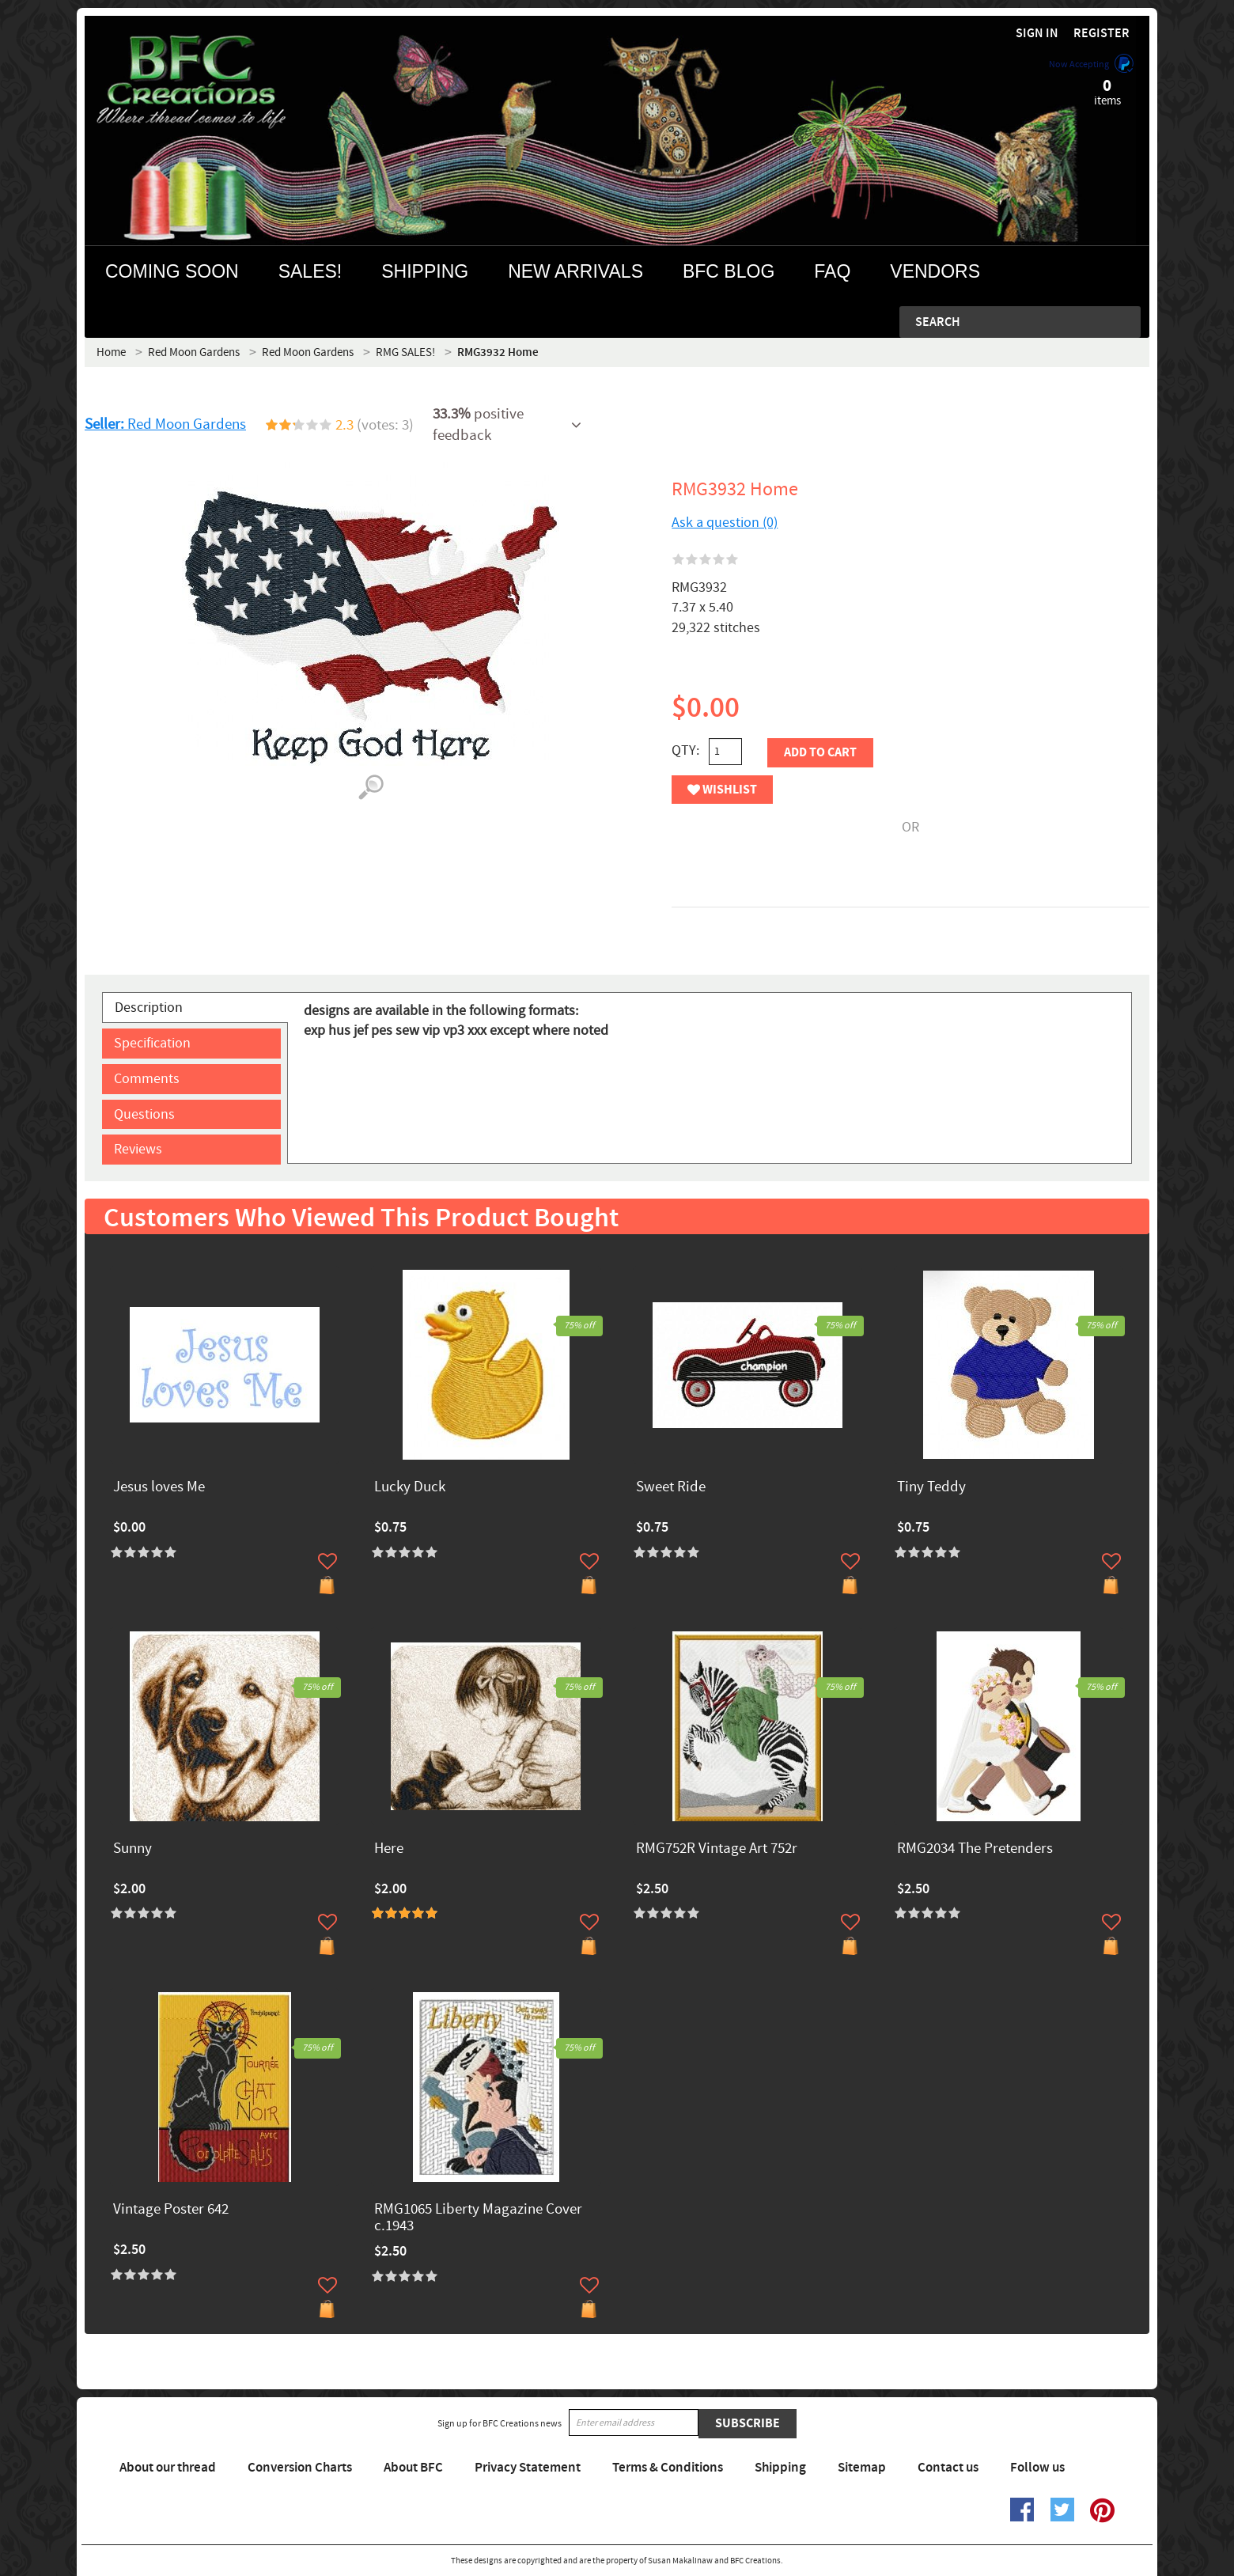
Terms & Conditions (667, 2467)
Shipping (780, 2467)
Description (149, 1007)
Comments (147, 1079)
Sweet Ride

PROBLEM REQUIREMENTS ::
Restate the whole listing above exactly, except for its images.

SOLUTION FOR THIS TASK ::
Terms & Conditions (667, 2467)
Shipping (780, 2467)
Description (149, 1007)
Comments (147, 1079)
Sweet Ride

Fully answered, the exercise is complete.